He does his best to look like one of the few men he admires as much as himself. Chin stuck forward, bottom lip pouted, a look of what he hopes signifies toughness on his otherwise carefully coiffed head.
Taken all round it is a reasonable imitation by United States President Donald Trump of Sir Winston Churchill, the great orator and WW2 Prime Minister of Great Britain. But any likeness of what he appears convinced is his Churchillian “bulldog look” disappears the moment President Trump opens his mouth.
President Trump speaks often of his ambition to “make America great again.” He talks a lot in the first person, “I” being the most important word in whatever message he delivers, whether it is building a wall to match the historic one in China, halting immigration to the USA until he can be sure no bad people are sneaking in, or blustering about the military power he now commands and is prepared to use if he feels any other nation even appears to threaten.
He has openly boasted about being a Churchill admirer. In his White House Oval Office, newly decorated with Trump-gold curtains and other royal touches, a bust of Sir Winston stands in clear view from the President’s desk. It has so far failed to remind President Trump that Churchill rarely if ever used “I” in public speeches. One of those rare moments was during the darkest moments of the Second World War when the fate of Britain hung by the most slender threads and all seemed lost.
It was in May 1940, with the people of Great Britain confused, frightened, and wondering if their government was about to be conquered by Hitler’s Germany, that Churchill became Prime Minister. That day he said to one of his military leaders: “Poor people, poor people. They trust me and I can give them nothing but disaster for a long time.” It was a statement he later refined and used in a speech to Parliament and later the same evening in a broadcast to his people and the world.
No “trust me I’m going to make Britain great again,” but words which inspired a nation and can still stir the soul of those of us who heard them spoken via radio for the first time so long ago: “I have nothing to offer but blood, toil, tears and sweat” but that was it for “I’s”. “We” replaced “I” and became the norm for Churchill, as it should be for any national leader desiring to rally an unsure nation to a worthy cause: “We have before us an ordeal of the most grievous kind. We have before us many, many long months of struggle and of sufferings.”
A matter of weeks later the German army swept through France and stood poised to invade England. Churchill, as the figurehead, knew only the nation, not he himself, could bring salvation: “We shall defend our island, whatever the cost may be, we shall fight on the beaches, we shall fight on the landing grounds, we shall fight in the fields and in the streets, we shall fight in the hills; we shall never surrender.”
Readers will find most of Churchill’s speeches on YouTube with photographs President Trump’s make-up people and acting coaches must have studied while creating his bulldog look – a look unfortunately not supported by intelligence or understanding of his role as leader of a great but troubled nation in uncertain times.
President Trump says he has great admiration for Churchill.
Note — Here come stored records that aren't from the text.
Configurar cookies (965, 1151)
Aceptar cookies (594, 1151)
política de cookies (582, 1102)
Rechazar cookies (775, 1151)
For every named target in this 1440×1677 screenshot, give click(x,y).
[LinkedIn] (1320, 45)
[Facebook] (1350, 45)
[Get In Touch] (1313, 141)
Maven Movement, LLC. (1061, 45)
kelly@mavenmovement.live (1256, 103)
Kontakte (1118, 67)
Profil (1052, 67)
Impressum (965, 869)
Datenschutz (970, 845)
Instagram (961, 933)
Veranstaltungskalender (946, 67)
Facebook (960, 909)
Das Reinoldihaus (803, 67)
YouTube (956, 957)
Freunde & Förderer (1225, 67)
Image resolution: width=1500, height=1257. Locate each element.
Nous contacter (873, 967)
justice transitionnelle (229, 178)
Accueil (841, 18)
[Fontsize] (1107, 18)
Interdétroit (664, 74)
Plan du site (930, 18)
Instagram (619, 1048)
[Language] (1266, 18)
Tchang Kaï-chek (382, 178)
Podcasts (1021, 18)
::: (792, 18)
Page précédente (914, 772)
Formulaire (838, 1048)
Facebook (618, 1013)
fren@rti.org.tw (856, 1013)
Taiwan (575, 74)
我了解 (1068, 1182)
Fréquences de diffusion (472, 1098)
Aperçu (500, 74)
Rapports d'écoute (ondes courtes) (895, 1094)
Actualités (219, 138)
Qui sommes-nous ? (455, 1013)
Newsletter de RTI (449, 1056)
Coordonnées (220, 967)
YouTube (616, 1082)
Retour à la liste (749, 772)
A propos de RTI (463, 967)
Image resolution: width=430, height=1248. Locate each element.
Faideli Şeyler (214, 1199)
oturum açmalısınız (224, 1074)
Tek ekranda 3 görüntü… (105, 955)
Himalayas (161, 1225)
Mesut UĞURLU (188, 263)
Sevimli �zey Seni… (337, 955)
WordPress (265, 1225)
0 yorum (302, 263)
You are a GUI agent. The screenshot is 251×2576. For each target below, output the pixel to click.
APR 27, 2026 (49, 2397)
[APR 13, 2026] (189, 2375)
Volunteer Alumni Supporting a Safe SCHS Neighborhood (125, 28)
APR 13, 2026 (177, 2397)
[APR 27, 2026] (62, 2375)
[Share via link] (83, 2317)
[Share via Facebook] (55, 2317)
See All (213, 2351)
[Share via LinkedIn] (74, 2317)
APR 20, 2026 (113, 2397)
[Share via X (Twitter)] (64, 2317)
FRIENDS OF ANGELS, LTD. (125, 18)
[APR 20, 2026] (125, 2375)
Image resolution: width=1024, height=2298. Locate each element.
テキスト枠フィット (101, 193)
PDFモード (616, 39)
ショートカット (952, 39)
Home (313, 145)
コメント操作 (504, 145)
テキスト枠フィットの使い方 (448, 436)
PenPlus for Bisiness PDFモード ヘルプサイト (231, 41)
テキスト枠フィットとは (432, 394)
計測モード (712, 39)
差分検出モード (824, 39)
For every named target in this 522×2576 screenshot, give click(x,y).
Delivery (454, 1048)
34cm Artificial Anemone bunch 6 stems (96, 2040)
Based on so many of his recent dubious pronouncements it is impossible to say how truthful or sincere that claim may be. But I think it can be safely said that his Churchillian ambition is but a chimera – a thing hoped or wished for but which in fact is illusory and impossible for a man with narcissistic tendencies to achieve.
An interesting word – narcissism – with its simple definition “too much interest in and admiration for your own physical appearance and/or your own abilities….a person who is overly self-involved and often vain and selfish.”
An imitation bulldog look won’t change it.